(Task details)
Below are the entries; give again exactly the lines from the one mentioning "Data Protection (61, 2378)" through the one mentioning "लक्षमण केसी (349, 2414)", inclusive.
Data to use: Begin
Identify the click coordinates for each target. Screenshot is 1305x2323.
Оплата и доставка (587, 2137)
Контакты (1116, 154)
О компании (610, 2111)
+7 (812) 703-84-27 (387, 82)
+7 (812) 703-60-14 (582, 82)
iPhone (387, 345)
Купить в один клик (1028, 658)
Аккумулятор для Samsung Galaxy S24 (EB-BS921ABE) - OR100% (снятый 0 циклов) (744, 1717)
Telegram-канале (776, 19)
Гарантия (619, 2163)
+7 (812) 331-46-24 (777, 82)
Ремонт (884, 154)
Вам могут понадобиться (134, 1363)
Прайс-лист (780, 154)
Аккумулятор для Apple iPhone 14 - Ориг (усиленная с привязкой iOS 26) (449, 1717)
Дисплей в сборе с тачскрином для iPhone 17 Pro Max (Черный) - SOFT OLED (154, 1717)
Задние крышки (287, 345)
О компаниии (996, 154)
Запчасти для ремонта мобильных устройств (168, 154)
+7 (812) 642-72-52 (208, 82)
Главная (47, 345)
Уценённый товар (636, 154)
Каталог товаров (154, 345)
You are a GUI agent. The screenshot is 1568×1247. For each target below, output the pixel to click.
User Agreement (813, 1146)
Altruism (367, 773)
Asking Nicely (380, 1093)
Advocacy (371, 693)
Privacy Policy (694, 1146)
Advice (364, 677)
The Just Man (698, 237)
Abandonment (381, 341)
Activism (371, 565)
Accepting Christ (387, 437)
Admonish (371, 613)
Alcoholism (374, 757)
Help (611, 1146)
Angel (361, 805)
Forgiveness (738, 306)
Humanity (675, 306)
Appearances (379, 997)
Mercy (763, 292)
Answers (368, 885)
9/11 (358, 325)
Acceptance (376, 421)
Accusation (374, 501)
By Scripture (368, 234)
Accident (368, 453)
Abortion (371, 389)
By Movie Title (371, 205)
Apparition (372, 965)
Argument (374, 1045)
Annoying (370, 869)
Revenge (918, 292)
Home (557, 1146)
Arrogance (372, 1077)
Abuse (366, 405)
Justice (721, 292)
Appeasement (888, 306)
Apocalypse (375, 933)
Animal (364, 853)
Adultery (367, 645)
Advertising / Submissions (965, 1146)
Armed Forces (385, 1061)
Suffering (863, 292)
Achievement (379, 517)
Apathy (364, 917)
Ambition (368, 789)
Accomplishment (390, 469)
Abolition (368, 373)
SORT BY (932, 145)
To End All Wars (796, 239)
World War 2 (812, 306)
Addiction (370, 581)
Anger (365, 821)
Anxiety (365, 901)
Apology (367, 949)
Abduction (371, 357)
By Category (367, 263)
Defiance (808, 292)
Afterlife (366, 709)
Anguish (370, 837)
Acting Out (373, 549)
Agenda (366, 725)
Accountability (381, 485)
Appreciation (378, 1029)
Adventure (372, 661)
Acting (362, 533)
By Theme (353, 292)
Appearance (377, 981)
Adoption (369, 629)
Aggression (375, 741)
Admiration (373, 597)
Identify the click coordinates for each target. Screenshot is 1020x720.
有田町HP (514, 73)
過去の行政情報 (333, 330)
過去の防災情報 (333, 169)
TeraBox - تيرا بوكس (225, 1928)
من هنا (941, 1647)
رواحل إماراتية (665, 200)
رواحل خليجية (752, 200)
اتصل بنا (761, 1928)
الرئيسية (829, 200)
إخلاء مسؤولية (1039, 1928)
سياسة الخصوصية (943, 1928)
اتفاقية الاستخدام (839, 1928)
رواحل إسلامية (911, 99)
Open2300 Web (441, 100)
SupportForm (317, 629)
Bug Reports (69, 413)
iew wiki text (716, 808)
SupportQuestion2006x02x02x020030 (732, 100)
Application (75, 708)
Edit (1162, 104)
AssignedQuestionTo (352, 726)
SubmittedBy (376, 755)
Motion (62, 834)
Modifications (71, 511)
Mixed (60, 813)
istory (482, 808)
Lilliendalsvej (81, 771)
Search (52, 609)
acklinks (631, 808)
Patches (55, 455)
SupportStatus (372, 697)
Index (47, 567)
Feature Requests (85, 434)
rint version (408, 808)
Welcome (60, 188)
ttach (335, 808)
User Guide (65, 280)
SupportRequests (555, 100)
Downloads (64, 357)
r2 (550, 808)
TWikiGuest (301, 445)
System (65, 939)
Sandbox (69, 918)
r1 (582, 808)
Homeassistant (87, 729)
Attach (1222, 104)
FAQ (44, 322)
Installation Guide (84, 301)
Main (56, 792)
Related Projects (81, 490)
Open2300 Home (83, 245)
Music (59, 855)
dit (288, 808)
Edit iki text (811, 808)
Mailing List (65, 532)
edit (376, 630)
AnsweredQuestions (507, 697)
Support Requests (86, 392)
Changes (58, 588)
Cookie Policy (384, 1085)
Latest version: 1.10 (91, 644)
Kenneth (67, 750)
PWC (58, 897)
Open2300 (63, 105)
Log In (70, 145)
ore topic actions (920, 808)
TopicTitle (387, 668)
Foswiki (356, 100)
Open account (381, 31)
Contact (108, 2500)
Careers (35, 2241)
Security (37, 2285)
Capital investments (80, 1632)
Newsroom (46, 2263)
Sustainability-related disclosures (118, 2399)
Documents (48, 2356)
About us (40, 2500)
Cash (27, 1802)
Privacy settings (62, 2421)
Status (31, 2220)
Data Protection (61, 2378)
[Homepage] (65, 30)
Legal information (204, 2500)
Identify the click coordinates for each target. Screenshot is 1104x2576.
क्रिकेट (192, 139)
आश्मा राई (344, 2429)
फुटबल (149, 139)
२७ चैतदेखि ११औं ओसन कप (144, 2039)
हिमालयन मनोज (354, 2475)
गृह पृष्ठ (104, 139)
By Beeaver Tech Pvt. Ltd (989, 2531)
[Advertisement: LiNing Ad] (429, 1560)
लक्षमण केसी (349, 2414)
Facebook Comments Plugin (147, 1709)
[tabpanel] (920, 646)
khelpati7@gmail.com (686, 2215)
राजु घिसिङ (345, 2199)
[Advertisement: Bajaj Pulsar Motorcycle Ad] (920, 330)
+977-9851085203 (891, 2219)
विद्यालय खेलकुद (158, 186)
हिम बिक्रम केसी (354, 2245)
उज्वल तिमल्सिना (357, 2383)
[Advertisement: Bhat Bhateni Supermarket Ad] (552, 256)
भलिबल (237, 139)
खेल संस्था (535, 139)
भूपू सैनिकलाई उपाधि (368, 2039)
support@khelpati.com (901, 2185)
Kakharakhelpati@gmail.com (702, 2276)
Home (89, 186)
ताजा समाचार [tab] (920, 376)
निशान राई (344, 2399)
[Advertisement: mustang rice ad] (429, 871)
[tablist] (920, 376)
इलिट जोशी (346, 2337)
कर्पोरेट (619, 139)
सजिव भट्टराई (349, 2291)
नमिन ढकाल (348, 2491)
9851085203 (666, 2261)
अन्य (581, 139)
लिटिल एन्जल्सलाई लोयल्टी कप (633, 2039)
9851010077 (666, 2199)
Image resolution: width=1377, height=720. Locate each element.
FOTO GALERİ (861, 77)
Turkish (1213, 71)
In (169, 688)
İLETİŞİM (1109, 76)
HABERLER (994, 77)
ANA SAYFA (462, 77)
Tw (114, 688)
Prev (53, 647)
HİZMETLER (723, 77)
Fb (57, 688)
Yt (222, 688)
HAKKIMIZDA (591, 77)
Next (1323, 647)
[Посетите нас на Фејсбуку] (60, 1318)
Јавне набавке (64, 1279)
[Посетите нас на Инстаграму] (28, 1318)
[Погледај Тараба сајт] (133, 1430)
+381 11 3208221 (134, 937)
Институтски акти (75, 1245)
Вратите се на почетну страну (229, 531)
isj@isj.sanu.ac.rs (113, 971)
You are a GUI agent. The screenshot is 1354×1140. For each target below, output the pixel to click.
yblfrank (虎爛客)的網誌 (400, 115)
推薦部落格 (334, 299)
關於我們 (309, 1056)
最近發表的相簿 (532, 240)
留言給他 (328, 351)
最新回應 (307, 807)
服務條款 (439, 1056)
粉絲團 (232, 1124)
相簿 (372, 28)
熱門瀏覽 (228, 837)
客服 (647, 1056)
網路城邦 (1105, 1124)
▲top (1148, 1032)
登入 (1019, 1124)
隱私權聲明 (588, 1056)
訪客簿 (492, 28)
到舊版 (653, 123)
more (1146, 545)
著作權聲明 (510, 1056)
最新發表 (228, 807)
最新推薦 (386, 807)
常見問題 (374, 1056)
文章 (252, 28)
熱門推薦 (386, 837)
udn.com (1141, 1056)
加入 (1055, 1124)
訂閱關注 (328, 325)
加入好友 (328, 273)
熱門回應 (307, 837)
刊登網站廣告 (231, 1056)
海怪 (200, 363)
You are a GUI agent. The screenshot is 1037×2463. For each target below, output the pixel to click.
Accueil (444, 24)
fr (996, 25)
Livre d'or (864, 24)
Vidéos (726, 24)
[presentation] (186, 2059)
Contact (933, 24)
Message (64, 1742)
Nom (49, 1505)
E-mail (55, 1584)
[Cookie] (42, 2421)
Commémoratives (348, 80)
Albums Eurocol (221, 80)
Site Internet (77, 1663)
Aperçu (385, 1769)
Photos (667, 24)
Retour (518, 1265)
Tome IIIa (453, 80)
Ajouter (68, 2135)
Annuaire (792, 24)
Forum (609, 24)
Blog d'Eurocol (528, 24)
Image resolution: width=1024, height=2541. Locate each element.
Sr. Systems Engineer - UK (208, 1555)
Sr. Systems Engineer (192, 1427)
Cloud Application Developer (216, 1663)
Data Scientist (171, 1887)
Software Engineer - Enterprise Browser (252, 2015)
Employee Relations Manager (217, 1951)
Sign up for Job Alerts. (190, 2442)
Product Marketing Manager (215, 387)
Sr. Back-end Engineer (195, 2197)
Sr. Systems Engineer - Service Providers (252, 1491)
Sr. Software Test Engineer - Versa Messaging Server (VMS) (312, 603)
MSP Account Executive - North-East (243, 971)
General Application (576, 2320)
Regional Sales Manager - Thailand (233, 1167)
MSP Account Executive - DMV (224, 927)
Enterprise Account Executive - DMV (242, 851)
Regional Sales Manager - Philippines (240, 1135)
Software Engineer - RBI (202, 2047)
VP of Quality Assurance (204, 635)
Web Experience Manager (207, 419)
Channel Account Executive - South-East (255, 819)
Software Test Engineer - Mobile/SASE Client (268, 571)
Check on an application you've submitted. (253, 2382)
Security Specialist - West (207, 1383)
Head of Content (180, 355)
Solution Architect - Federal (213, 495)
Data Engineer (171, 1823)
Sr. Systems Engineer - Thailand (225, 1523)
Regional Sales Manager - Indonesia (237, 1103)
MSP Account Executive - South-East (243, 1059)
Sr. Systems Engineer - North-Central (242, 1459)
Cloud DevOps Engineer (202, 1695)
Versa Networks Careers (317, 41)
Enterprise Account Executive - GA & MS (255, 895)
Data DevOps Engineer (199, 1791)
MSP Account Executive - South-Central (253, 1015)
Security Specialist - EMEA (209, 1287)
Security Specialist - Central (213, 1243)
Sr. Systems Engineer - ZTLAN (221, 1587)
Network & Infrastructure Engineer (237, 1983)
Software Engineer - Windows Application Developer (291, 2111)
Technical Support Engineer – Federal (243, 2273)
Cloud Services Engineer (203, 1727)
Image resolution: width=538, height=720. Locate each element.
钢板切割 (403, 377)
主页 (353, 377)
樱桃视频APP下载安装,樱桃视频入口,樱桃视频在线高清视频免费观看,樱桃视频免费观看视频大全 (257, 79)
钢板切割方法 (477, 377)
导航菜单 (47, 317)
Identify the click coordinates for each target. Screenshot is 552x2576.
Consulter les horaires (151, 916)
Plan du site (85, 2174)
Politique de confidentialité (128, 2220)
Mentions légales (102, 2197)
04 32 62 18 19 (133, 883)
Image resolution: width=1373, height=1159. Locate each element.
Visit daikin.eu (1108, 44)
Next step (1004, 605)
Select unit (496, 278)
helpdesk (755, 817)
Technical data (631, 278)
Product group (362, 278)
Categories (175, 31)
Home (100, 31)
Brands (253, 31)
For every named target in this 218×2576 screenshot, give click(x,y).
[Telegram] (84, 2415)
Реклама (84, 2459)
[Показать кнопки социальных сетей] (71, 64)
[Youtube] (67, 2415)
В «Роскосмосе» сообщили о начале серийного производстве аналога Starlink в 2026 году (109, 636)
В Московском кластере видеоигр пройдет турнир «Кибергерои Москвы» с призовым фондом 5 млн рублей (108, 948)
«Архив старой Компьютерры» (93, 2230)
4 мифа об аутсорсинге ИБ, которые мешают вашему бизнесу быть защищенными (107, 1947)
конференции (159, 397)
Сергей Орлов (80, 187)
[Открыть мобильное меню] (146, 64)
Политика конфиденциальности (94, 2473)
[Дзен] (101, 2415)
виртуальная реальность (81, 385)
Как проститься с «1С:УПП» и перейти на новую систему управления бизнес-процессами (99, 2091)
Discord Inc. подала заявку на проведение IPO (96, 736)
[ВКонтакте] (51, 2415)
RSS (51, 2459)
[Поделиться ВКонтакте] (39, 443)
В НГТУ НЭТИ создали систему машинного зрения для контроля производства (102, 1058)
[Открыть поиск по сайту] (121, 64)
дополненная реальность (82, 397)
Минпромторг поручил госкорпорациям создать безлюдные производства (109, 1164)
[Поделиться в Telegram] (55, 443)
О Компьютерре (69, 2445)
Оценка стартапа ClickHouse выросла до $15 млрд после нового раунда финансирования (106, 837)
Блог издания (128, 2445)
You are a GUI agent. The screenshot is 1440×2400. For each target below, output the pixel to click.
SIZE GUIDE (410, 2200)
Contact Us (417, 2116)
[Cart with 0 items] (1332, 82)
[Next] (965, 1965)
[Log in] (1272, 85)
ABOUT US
Data to use: End
(Task solution)
Data Protection (61, 2378)
[Homepage] (65, 30)
Legal information (204, 2500)
Identify the click coordinates for each target. Screenshot is 1104x2576.
क्रिकेट (192, 139)
आश्मा राई (344, 2429)
फुटबल (149, 139)
२७ चैतदेखि ११औं ओसन कप (144, 2039)
हिमालयन मनोज (354, 2475)
गृह पृष्ठ (104, 139)
By Beeaver Tech Pvt. Ltd (989, 2531)
[Advertisement: LiNing Ad] (429, 1560)
लक्षमण केसी (349, 2414)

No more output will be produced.